Disclaimer: Nothing in this note is original.

Covariant Derivative

Consider a surface $M^{2}$ in $\mathbb{R}^{3}$. We then define a covariant derivative as follows. Let $\mathbf{v}$ be a tangent field defined in the neighborhood of a point $p$. Let $\mathbf{X}$ be a tangent vector defined at $p$. The covariant derivative is defined by

\[\nabla_ {\mathbf{X}}\mathbf{v} = \mathbf{X}(\mathbf{v})+\Gamma^{\alpha}_ {\beta \gamma} \mathbf{X}^{\beta} \mathbf{v}^{\gamma}\; \partial _ {\alpha}.\]

We have thus constructed the notion of a derivative of a tangent vector field $\mathbf{v}$ with respect to a vector $\mathbf{X}$ at $p$. The result is again a tangent vector at $p$. It is furthermore clear that if $\mathbf{X}$ is itself a tangent vector field, then $\nabla_ {\mathbf{X}}\mathbf{v}$ is again a vector field.

A covariant differentiation operation, defined fully in a moment, is also called a connection.

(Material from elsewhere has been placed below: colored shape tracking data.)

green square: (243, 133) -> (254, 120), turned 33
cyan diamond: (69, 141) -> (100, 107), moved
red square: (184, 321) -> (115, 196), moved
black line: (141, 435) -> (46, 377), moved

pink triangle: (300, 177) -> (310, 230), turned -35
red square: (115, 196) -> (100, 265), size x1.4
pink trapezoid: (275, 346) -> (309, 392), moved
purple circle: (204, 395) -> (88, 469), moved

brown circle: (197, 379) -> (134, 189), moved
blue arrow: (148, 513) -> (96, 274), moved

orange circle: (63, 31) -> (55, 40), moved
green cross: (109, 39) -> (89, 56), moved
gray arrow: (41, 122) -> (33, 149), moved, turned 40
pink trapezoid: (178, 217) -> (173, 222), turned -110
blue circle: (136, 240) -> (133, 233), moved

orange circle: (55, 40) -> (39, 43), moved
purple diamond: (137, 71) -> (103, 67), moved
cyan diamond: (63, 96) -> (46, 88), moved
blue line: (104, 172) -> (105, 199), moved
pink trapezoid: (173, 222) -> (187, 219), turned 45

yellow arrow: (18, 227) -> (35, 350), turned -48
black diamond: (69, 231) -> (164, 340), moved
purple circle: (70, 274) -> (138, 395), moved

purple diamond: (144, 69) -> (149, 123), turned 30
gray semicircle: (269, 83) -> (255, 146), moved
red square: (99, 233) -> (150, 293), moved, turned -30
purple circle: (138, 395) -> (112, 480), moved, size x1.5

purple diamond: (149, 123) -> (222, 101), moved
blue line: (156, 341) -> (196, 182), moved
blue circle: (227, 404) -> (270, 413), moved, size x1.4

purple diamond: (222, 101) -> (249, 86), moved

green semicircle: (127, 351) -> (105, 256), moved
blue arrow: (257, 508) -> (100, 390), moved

The connection in a Riemannian manifold in which the $\Gamma^{\alpha}_ {\beta \gamma}$ are given by the Christoffel symbols is called the Levi-Civita connection, though Christoffel would be the natural name to associate with this connection.

Later on we shall see that we shall need to differentiate objects that are much more general than tangent vector fields, and then the Christoffel symbols will be replaced by other quantities. For example, when discussing particle physics we shall have to differentiate wave functions, and we shall see that it is natural to define a covariant derivative in which the role of the Christoffel symbols is played by the electromagnetic vector potential $A$!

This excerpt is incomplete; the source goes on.